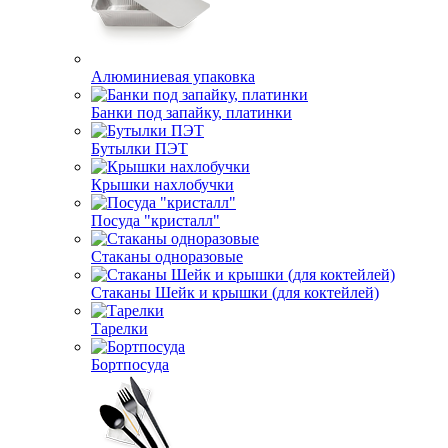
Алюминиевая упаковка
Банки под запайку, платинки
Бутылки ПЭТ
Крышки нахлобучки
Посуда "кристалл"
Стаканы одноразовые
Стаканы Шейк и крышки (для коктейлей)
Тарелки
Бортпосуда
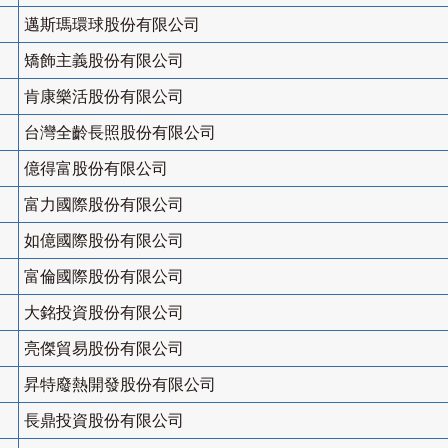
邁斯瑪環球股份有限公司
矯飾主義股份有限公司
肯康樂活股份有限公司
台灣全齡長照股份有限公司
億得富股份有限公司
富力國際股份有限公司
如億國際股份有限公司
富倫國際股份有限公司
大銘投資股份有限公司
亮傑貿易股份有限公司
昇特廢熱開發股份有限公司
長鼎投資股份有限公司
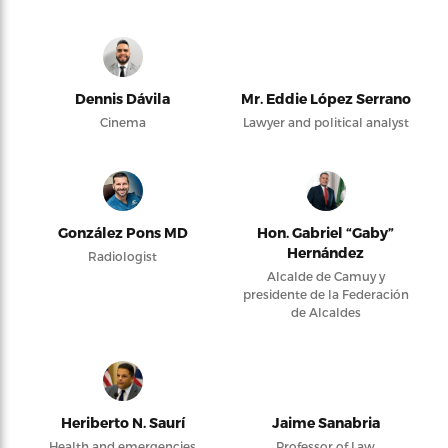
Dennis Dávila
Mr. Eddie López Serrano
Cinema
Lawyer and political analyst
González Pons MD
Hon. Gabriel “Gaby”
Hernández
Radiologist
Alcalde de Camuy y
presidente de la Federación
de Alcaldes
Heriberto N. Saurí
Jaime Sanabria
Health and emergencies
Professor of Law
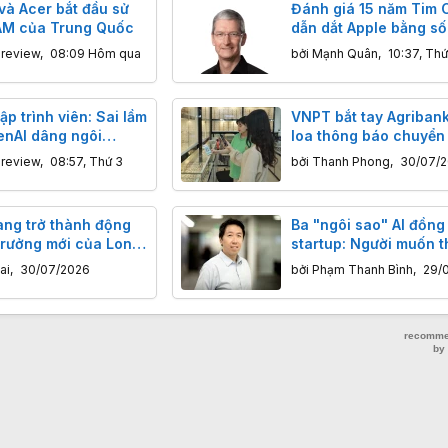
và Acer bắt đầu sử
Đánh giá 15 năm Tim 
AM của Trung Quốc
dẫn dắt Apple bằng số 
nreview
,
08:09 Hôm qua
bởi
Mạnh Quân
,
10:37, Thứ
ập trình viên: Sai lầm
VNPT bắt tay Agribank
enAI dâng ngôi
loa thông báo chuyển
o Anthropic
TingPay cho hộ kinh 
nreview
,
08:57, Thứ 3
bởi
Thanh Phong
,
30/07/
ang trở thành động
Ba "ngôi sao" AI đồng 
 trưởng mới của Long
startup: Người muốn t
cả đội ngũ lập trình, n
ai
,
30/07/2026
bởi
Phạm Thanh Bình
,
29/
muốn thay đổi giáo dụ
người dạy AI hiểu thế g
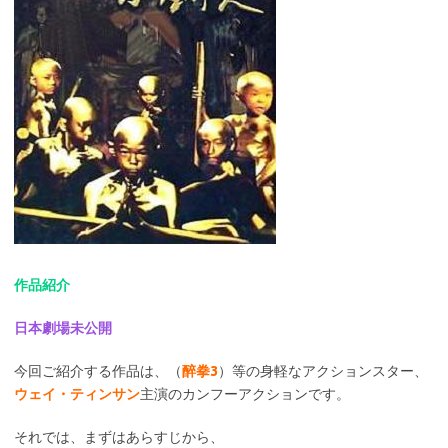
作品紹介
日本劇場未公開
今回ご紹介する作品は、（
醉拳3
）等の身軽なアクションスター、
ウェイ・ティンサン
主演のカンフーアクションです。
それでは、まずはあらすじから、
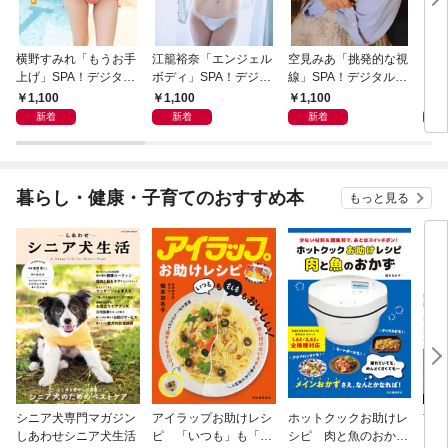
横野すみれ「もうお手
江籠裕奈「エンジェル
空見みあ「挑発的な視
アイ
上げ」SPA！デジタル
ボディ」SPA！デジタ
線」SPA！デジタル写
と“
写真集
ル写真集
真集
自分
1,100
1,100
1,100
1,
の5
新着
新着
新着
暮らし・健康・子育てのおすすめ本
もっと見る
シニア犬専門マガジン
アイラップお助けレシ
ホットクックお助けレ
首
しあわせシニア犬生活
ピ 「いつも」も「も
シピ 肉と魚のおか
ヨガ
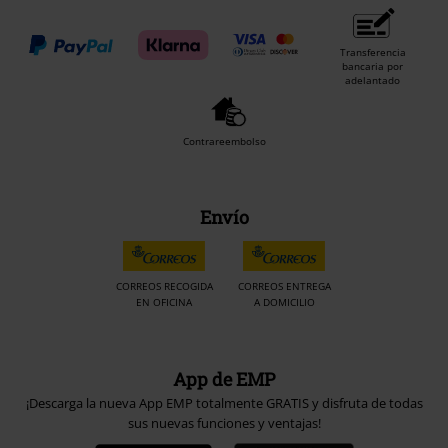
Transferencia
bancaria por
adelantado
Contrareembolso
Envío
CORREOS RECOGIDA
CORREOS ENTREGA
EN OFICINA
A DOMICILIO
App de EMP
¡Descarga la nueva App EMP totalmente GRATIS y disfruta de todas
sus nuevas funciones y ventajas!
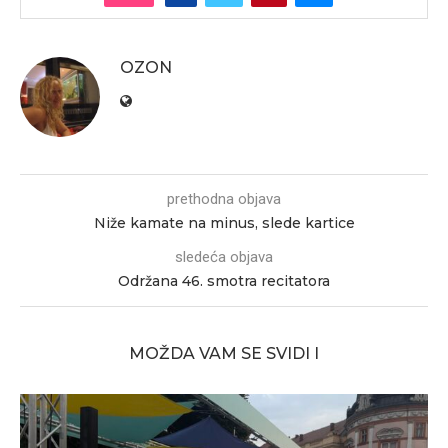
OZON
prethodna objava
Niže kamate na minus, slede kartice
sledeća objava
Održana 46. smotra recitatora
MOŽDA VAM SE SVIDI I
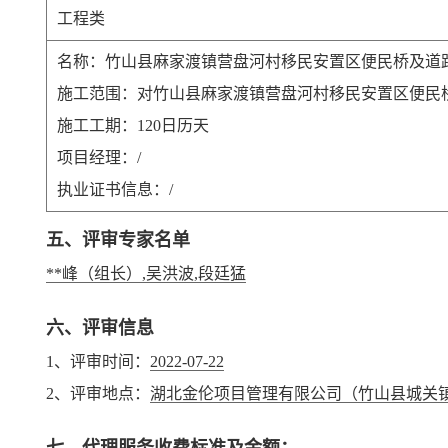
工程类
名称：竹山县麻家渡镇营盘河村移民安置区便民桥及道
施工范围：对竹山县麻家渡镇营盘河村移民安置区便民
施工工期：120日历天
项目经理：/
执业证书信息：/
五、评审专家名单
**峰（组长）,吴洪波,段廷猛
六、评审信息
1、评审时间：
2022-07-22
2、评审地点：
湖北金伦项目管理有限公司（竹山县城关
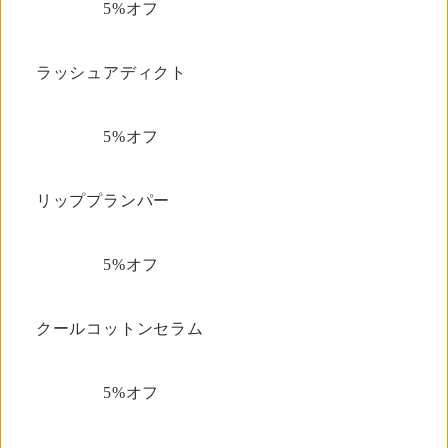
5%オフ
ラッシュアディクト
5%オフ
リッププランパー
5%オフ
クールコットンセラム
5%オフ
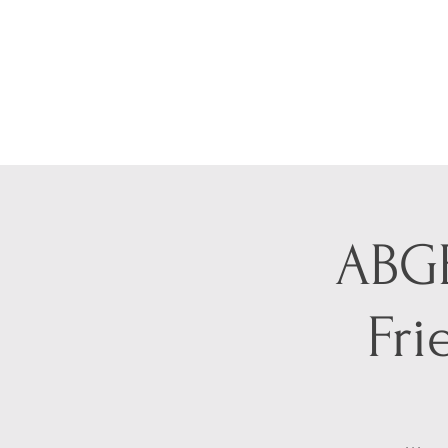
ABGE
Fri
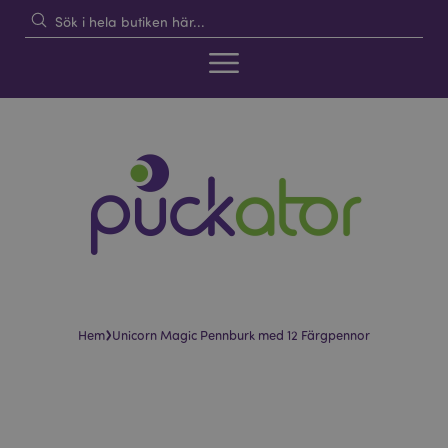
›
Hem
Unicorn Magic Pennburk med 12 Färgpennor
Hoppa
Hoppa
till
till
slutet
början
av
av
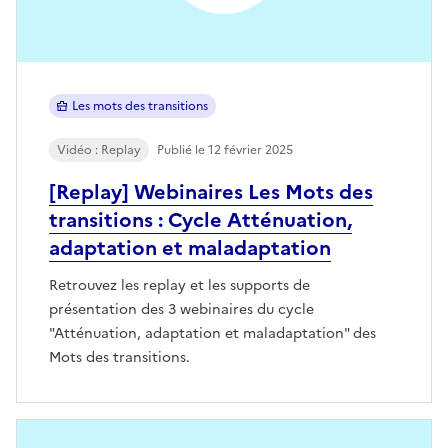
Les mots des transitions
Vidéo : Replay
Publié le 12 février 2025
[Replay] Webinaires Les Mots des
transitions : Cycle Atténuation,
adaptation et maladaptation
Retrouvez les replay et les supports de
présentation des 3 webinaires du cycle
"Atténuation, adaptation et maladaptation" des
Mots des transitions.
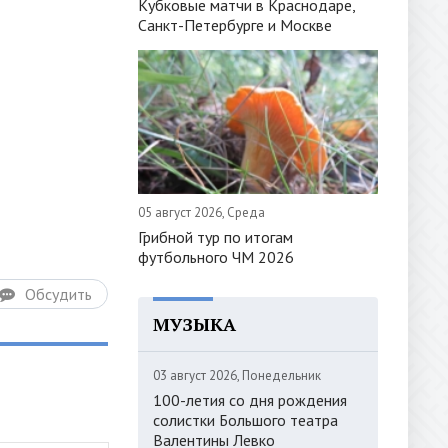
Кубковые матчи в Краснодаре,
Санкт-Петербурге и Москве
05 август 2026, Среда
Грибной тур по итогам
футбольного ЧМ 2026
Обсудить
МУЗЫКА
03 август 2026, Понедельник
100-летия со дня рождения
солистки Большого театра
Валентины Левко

++++++++++++++++++++

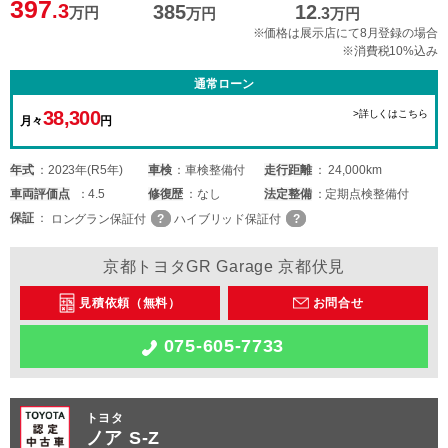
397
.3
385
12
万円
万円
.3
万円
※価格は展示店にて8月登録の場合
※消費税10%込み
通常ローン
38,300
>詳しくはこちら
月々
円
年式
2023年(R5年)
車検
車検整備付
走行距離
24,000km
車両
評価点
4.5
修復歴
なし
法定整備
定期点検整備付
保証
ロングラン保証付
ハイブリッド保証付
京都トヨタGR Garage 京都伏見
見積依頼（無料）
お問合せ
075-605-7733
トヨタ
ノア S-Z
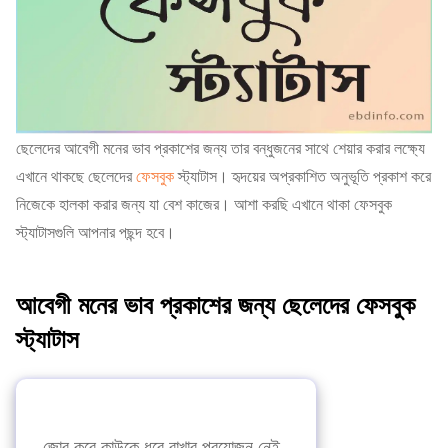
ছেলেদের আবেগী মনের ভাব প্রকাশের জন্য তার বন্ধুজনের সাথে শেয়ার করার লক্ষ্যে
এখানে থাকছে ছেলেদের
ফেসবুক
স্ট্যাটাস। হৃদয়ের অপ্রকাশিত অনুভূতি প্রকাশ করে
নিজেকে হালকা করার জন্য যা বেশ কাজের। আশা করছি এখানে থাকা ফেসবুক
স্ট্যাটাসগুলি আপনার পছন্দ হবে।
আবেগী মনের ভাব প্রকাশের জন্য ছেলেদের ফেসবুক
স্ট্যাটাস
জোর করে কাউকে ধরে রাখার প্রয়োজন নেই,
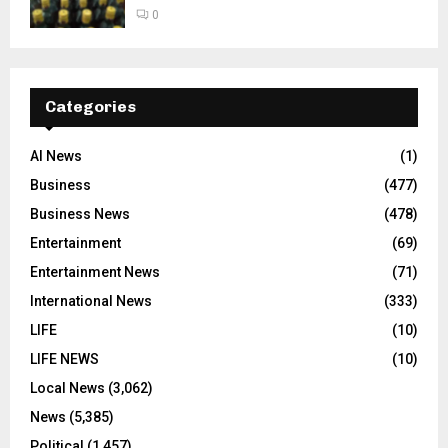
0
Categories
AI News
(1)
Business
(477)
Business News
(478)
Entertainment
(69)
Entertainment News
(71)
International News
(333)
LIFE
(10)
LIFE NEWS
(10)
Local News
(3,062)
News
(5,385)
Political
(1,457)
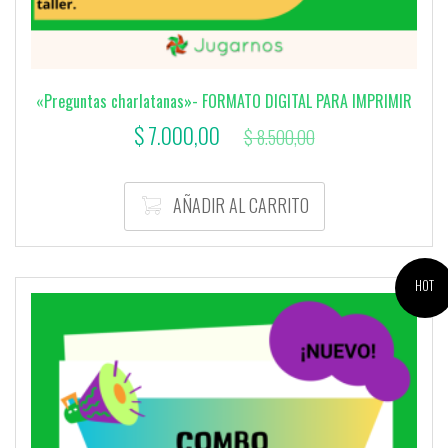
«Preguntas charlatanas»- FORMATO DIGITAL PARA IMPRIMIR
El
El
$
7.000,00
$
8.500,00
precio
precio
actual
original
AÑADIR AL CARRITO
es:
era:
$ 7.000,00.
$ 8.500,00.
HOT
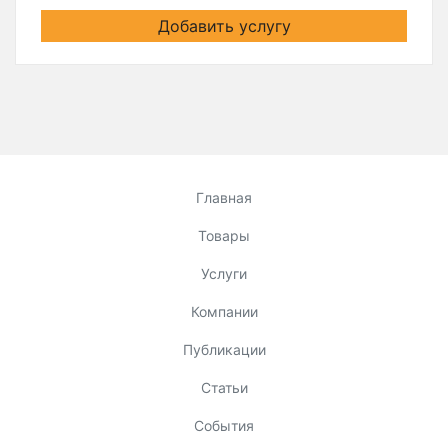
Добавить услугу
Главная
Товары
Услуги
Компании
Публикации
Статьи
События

++++++++++++++++++++

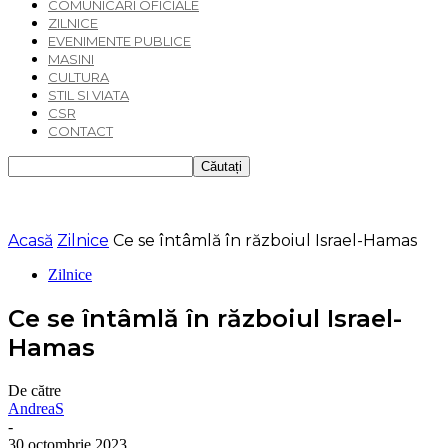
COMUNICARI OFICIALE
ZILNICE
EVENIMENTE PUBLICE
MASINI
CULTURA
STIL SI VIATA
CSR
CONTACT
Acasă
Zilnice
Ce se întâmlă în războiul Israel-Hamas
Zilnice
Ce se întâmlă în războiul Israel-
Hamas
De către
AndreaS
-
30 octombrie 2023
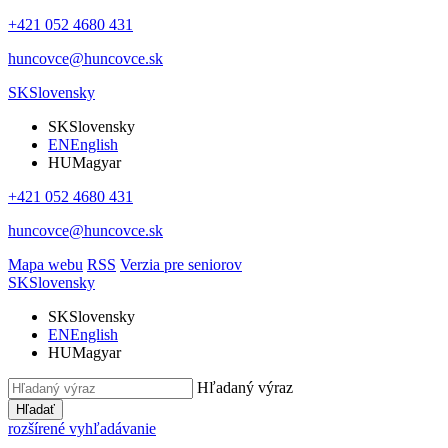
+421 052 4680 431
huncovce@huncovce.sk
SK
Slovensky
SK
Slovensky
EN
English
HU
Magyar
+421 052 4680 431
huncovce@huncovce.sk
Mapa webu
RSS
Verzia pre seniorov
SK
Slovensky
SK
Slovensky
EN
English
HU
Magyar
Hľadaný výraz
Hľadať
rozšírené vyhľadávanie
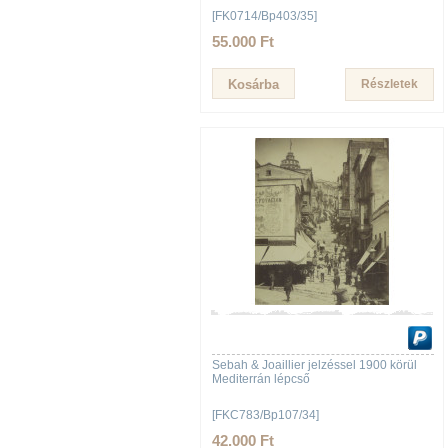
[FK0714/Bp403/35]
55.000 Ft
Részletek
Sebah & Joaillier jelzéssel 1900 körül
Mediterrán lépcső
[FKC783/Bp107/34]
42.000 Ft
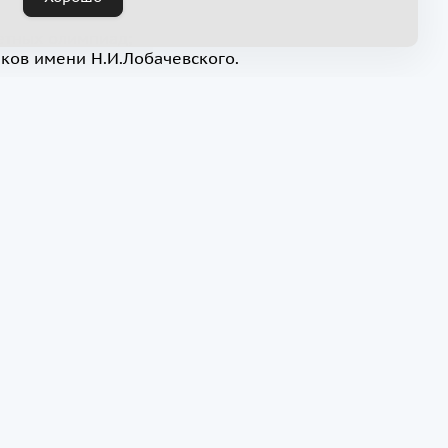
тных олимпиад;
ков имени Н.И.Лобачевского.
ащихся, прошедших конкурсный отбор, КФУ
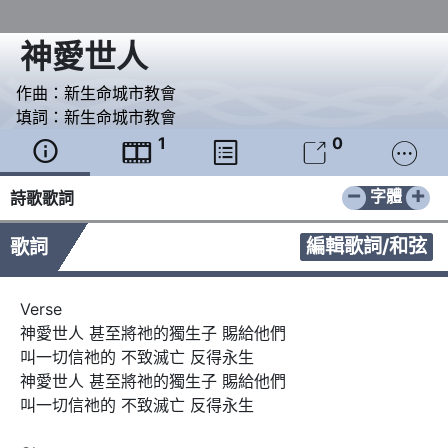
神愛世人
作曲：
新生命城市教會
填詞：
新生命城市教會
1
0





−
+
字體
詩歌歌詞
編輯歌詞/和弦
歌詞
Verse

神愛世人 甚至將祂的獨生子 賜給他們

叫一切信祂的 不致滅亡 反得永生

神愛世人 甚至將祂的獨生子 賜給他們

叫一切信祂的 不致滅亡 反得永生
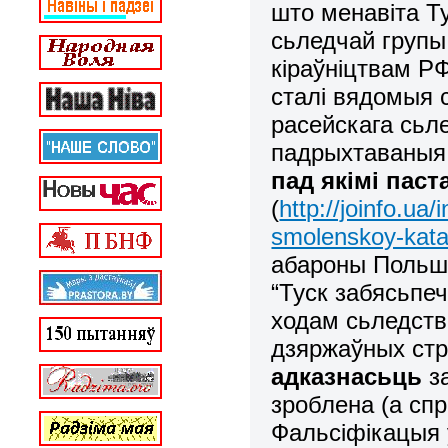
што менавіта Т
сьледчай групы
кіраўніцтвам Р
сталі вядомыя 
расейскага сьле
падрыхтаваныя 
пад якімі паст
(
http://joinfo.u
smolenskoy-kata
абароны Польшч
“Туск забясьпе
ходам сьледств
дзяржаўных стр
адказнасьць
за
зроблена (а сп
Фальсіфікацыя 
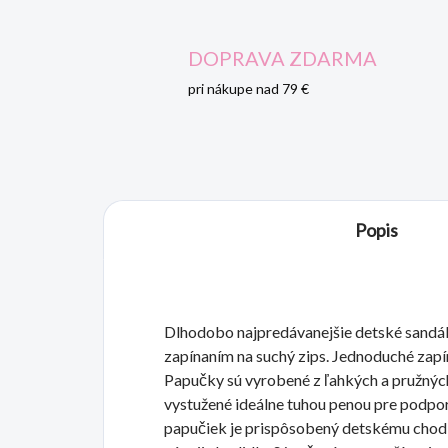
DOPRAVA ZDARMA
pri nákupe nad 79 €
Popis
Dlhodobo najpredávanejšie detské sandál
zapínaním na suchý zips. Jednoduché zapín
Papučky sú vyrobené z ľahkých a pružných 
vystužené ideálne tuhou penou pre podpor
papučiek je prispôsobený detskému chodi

++++++++++++++++++++

§ Exercise
From the data above, gather every line that includes the word "războiul".

§ Task output
Ce se întâmlă în războiul Israel-Hamas
Ce se întâmlă în războiul Israel-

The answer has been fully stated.